- **WHAT YOU WILL DO**: Look for the line with "Librairie Le Beau Livre" in the data below, then reproduce word for word that line and every line after it. Leave out all pictures and add nothing.

□ □ □ □ □ □ □

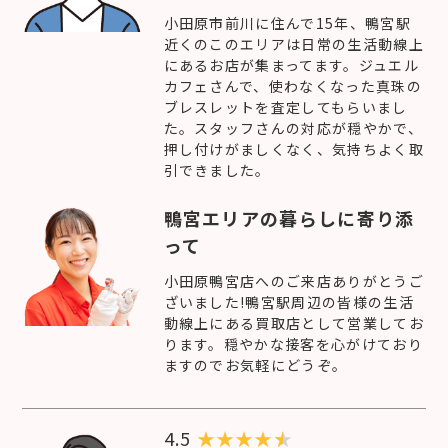
小田原市前川に住んで15年、鴨宮駅
近くのこのエリアは日常の生活動線上
にあるお店が集まってます。ジュエル
カフェさんで、使わなくなった真珠の
ブレスレットを査定してもらいまし
た。スタッフさんの対応が穏やかで、
押し付けがましくなく、気持ちよく取
引できました。
鴨宮エリアの暮らしに寄り添
って
小田原鴨宮店へのご来店ありがとうご
ざいました!鴨宮駅周辺の皆様の生活
動線上にある買取店として営業してお
ります。穏やかな接客を心がけており
ますのでお気軽にどうぞ。
4.5
★
★
★
★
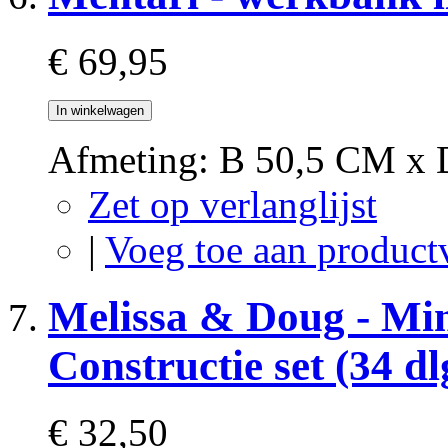
€ 69,95
In winkelwagen
Afmeting: B 50,5 CM x
Zet op verlanglijst
|
Voeg toe aan product
Melissa & Doug - Mi
Constructie set (34 dl
€ 32,50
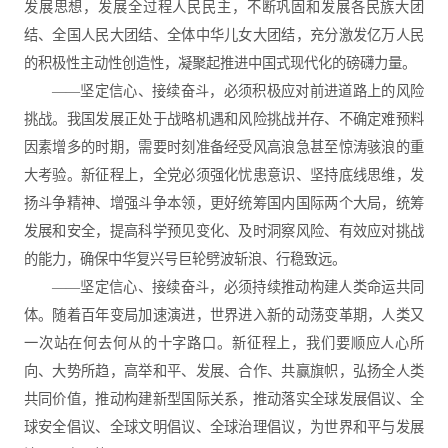
发展思想，发展全过程人民民主，不断巩固和发展各民族大团
结、全国人民大团结、全体中华儿女大团结，充分激发亿万人民
的积极性主动性创造性，凝聚起推进中国式现代化的磅礴力量。
——坚定信心、接续奋斗，必须积极应对前进道路上的风险
挑战。我国发展正处于战略机遇和风险挑战并存、不确定难预料
因素增多的时期，需要时刻准备经受风高浪急甚至惊涛骇浪的重
大考验。新征程上，全党必须强化忧患意识、坚持底线思维，发
扬斗争精神、增强斗争本领，更好统筹国内国际两个大局，统筹
发展和安全，提高科学预见变化、及时洞察风险、有效应对挑战
的能力，确保中华复兴号巨轮劈波斩浪、行稳致远。
——坚定信心、接续奋斗，必须持续推动构建人类命运共同
体。随着百年变局加速演进，世界进入新的动荡变革期，人类又
一次站在何去何从的十字路口。新征程上，我们要顺应人心所
向、大势所趋，高举和平、发展、合作、共赢旗帜，弘扬全人类
共同价值，推动构建新型国际关系，推动落实全球发展倡议、全
球安全倡议、全球文明倡议、全球治理倡议，为世界和平与发展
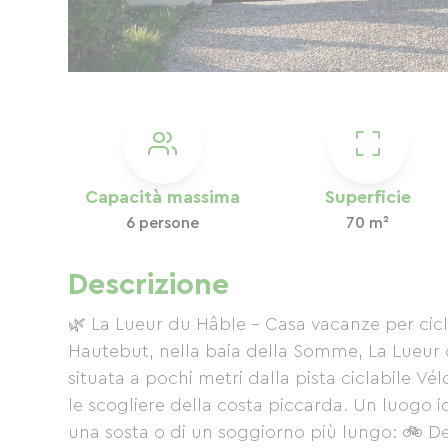
Capacità massima
Superficie
6 persone
70 m²
Descrizione
🌿 La Lueur du Hâble – Casa vacanze per cicli
Hautebut, nella baia della Somme, La Lueur
situata a pochi metri dalla pista ciclabile V
le scogliere della costa piccarda. Un luogo id
una sosta o di un soggiorno più lungo: 🚲 Dep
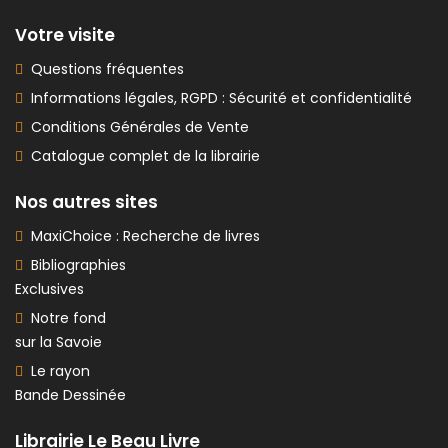
Votre visite
Questions fréquentes
Informations légales, RGPD : Sécurité et confidentialité
Conditions Générales de Vente
Catalogue complet de la librairie
Nos autres sites
MaxiChoice : Recherche de livres
Bibliographies
Exclusives
Notre fond
sur la Savoie
Le rayon
Bande Dessinée
Librairie Le Beau Livre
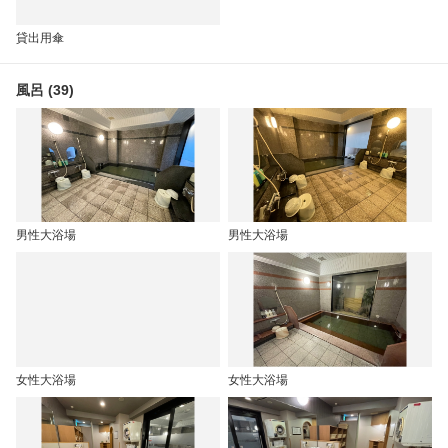
貸出用傘
風呂 (39)
男性大浴場
男性大浴場
女性大浴場
女性大浴場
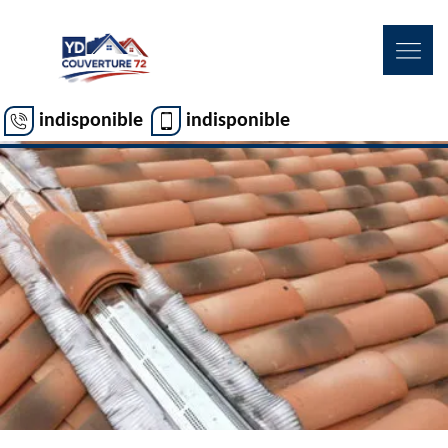
indisponible
indisponible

□ □ □ □ □ □ □

- **RESULT OF THE EXERCISE**:
Librairie Le Beau Livre
貸出用傘
風呂 (39)
男性大浴場
男性大浴場
女性大浴場
女性大浴場
indisponible
indisponible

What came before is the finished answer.